Carlos Coelho Ribeiro Filho 15 de junho de 2015

Foi-se o tempo em que os clubes de futebol tinham seus mantos sagrados imaculados. A lembrança de camisas com apenas o escudo e o número nas costas parece hoje ser parte de um passado bem distante. Até mesmo o Barcelona, famoso por não estampar patrocínio em sua camisa ao longo de sua história, diante das exigências financeiras para se manter competitivo em um universo onde os “novos e velhos” ricos do petróleo redefiniram o cenário do futebol europeu, sucumbiu em 2010 e assinou um contrato até 2016 e aumentou em 30 milhões de dólares a arrecadação anual do clube. A necessidade de reforço no caixa não é uma prerrogativa somente dos grandes clubes. Guardadas as devidas proporções, tal expediente acontece até mesmo com os clubes de várzea, estando presente em todos os níveis do futebol e se tornou um negócio global. A venda de espaços na camisa é a melhor estratégia para os clubes atraírem os patrocinadores, chegando em alguns casos, a transformar us uniformes em verdadeiros classificados ambulantes.

O milagre que o PSG esperava não aconteceu e a equipa francesa voltou a ser derrotada pelo Barcelona. Dois golos de Neymar confirmaram a qualificação dos catalães para as meias-finais da Liga dos Campeões. Foto: PSG
Qatar Airways é o patrocinador do Barcelona. Foto: PSG.

Como acontece com os hábitos sociais, que se moldam às realidades vigentes e à lógica operante em um determinado meio, em determinado momento, no futebol atual não torcemos mais apenas pela vitória do clube preferido, torcemos também para que nosso time feche bons contratos de patrocínio, que o contrato assinado seja mais vantajoso que o do adversário e por ai vai. Assim, a cada contrato assinado, um novo manto, uma nova peça para girar as engrenagens da economia do futebol. Bom, mas se assinar um contrato de patrocínio ajuda as finanças do clube, mesmo que isso signifique macular o manto sagrado, trás benefícios e fortalece o time, o que eu e você temos haver com isso? Desde quando isso é da nossa conta se somos apenas torcedores?
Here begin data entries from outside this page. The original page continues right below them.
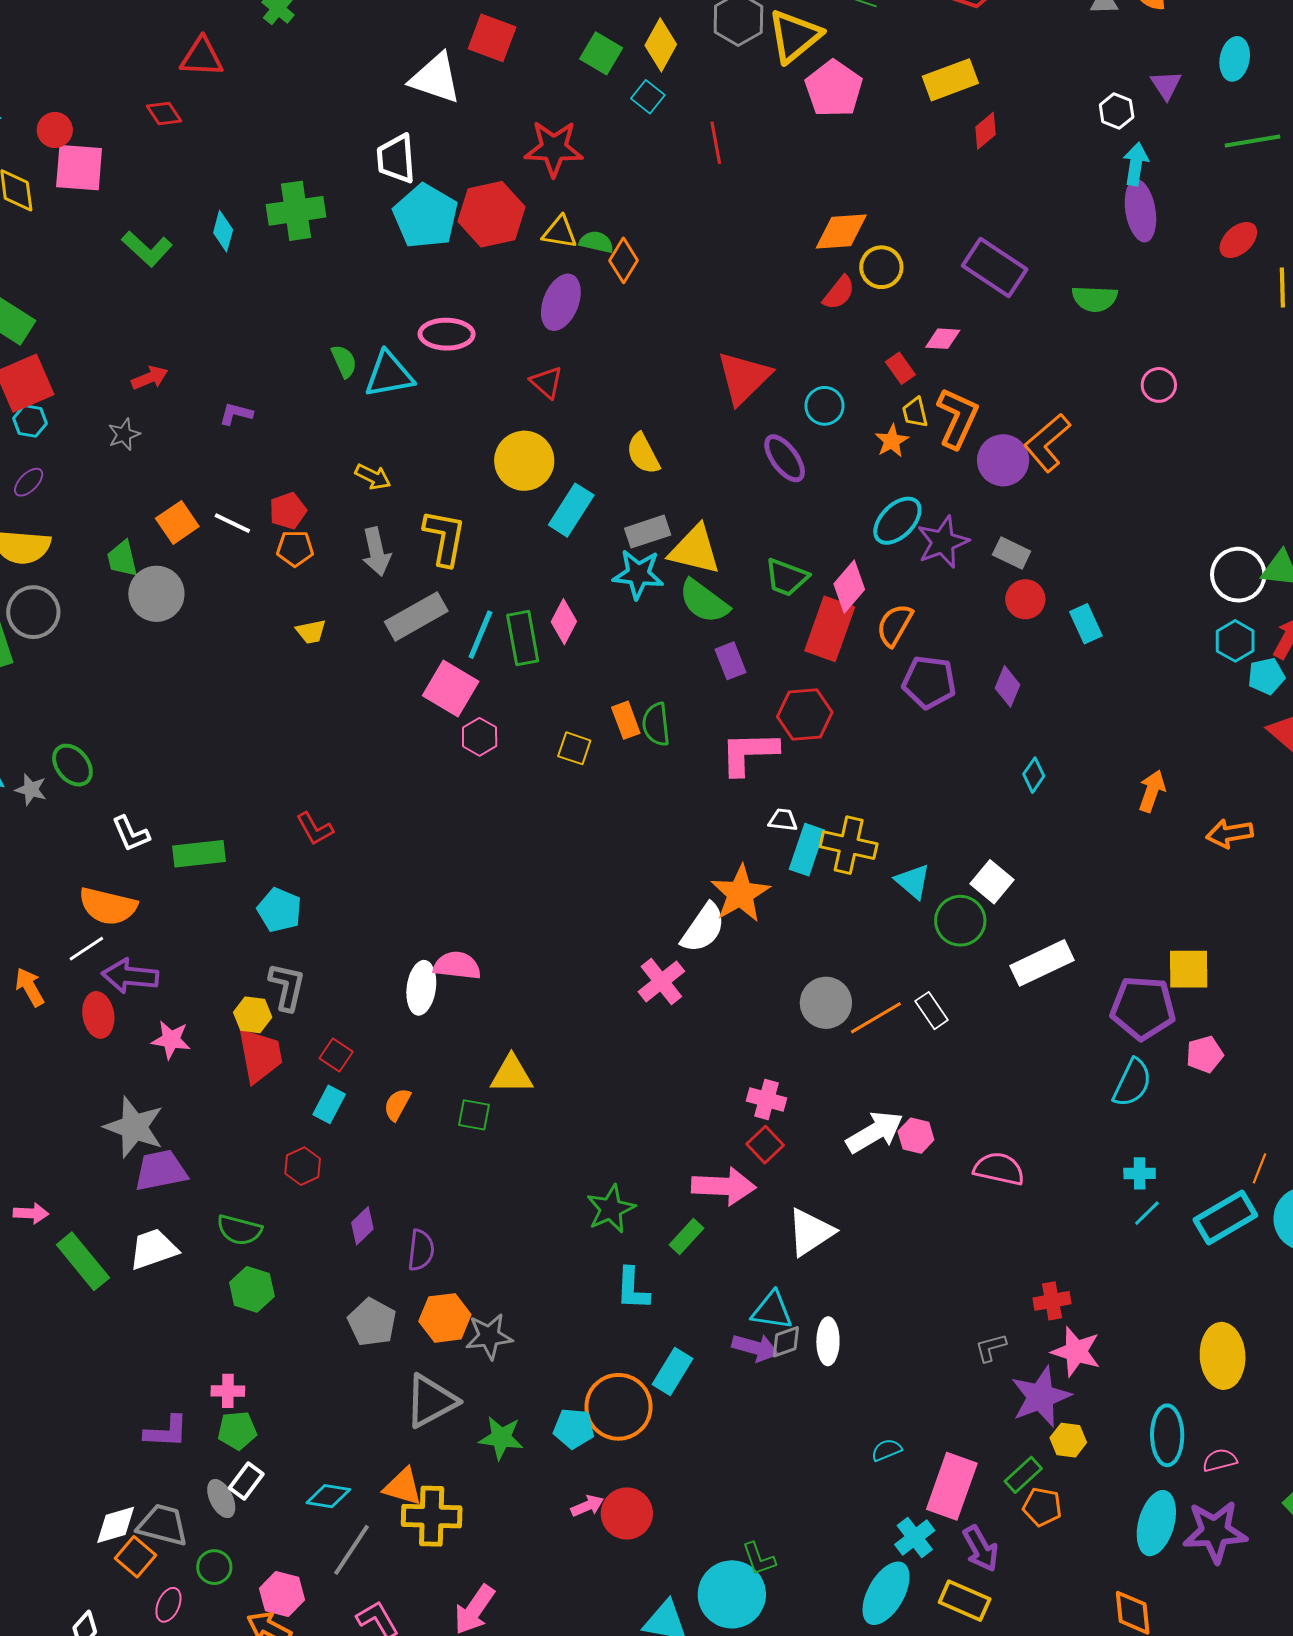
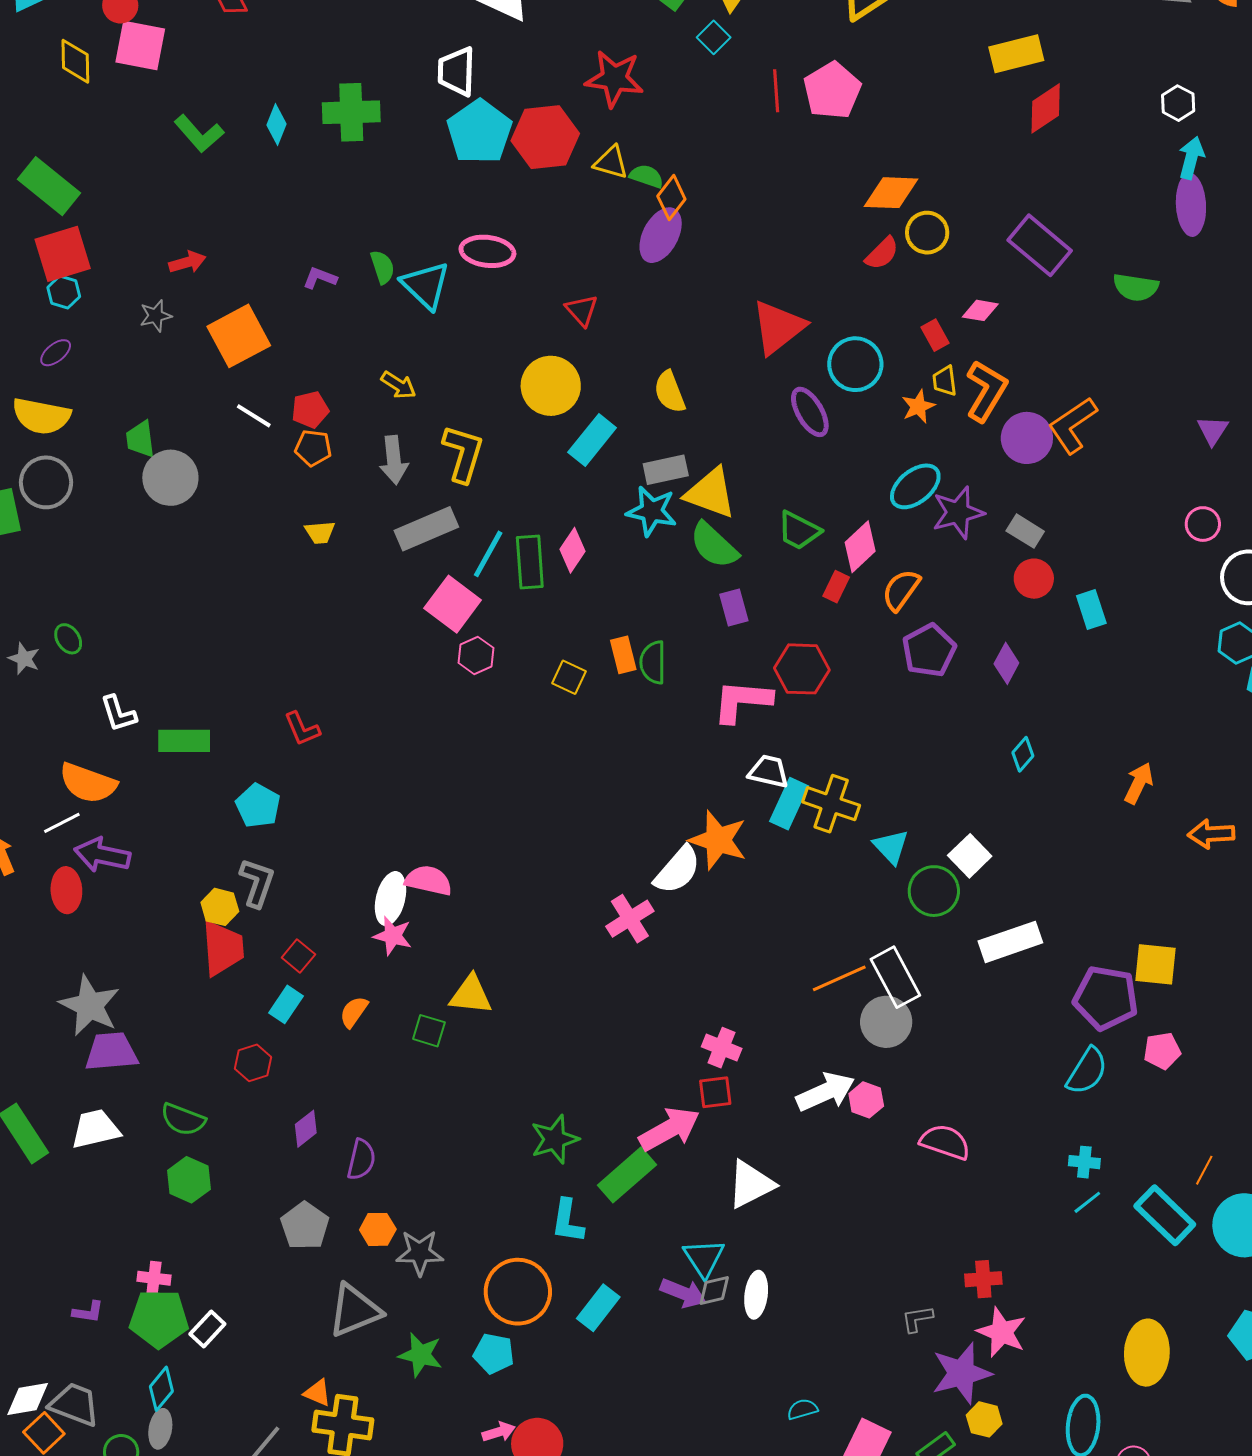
purple triangle: (1166, 85) -> (1213, 430), moved
pink pentagon: (834, 89) -> (832, 91), moved
red diamond: (985, 131) -> (1046, 108), size x1.4
purple ellipse: (561, 302) -> (661, 235), moved
cyan triangle: (389, 375) -> (426, 285), turned 48
pink circle: (1159, 385) -> (1203, 524), moved
cyan circle: (824, 406) -> (855, 364), size x1.4
purple L-shape: (236, 414) -> (320, 278), moved
orange square: (177, 522) -> (239, 336), moved, size x1.5
red rectangle: (830, 629) -> (836, 587), size x0.5
purple pentagon: (929, 682) -> (929, 650), turned 30
green ellipse: (72, 765) -> (68, 639), size x0.7
white trapezoid: (783, 820) -> (769, 771), size x1.4
orange star: (740, 894) -> (718, 840), turned -30
gray circle: (826, 1003) -> (886, 1022), moved
white rectangle: (932, 1011) -> (895, 977), size x1.6
pink star: (171, 1040) -> (393, 936), moved
red square: (765, 1145) -> (715, 1092), turned 30
pink arrow: (724, 1186) -> (669, 1129), turned -38
cyan rectangle: (1225, 1217) -> (1165, 1215), turned 68
green rectangle: (687, 1236) -> (627, 1175), size x1.6
cyan triangle: (772, 1311) -> (704, 1258), turned 42
orange hexagon: (445, 1318) -> (378, 1229), size x0.7
orange circle: (619, 1407) -> (518, 1292), moved
green pentagon: (237, 1430) -> (159, 1319), size x1.5
purple L-shape: (166, 1432) -> (88, 1312), size x0.7
white rectangle: (246, 1481) -> (207, 1329), moved
orange triangle: (403, 1487) -> (317, 1393), size x0.7
cyan diamond: (328, 1496) -> (161, 1389), moved, turned -66
gray ellipse: (221, 1499) -> (160, 1429), moved, turned 30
O que propomos aqui é fazer algumas reflexões acerca da declaração do ex-presidente do Atlético Mineiro, Alexandre Kalil, ao programa Bola da Vez do canal ESPN em 27 de abril de 2015, quando questionou a presença de uma estatal patrocinando clubes de futebol, citando os casos de Corinthians e Flamengo que estampam nas camisas o nome Caixa (Caixa Econômica Federal) como exemplos e que essa prática seria um crime. Segundo Kalil, por se tratar de dinheiro público, esse tipo de patrocínio: “ou é para todo mundo ou não é para ninguém.”. Afirma também que não concorda com a lógica de que o torcedor do Atlético tenha que pagar pelo patrocínio que estampam esses clubes. Outro argumento levantado diz respeito aos impostos devidos pelos clubes e questiona se os mesmos, que recebem o patrocínio da estatal, não possuem dívidas com o Estado. Menciona ainda o fato de que a imprensa não repercute devidamente esses fatos, por se tratar grandes clubes, já que este tipo de conduta há muito está presente no futebol brasileiro com a Petrobrás, Eletronorte, Eletrobrás entre outros. Antes de entrar especificamente nos méritos da questão, torna-se necessário algumas ponderações.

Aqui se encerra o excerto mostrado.